### What is being asked
Read the records and gather each line that includes "clasic".

Collected data:
+++
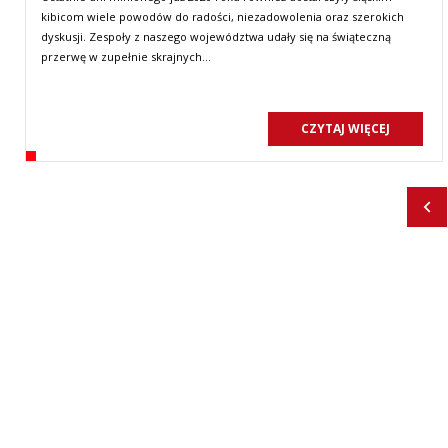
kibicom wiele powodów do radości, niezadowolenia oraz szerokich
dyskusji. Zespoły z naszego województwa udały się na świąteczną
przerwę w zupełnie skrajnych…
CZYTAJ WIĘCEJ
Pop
+++
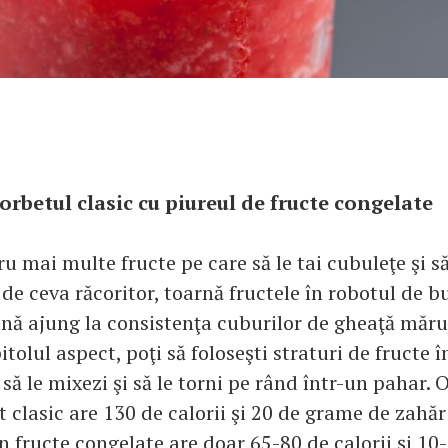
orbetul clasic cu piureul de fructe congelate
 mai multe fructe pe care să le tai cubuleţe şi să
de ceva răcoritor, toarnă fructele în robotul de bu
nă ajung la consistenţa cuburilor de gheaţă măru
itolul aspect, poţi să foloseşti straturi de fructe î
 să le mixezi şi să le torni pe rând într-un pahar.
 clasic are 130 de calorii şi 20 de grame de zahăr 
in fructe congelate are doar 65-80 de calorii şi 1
+++
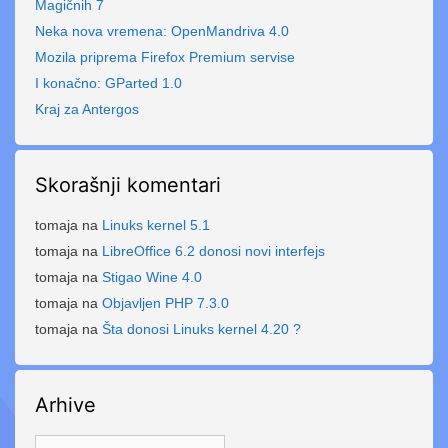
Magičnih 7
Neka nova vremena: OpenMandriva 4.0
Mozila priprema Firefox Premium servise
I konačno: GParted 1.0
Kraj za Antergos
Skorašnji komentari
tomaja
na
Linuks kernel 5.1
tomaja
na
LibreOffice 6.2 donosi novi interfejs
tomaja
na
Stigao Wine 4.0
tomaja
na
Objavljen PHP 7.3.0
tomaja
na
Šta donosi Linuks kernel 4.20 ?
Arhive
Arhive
+++
### Your response
orbetul clasic cu piureul de fructe congelate
 clasic are 130 de calorii şi 20 de grame de zahăr 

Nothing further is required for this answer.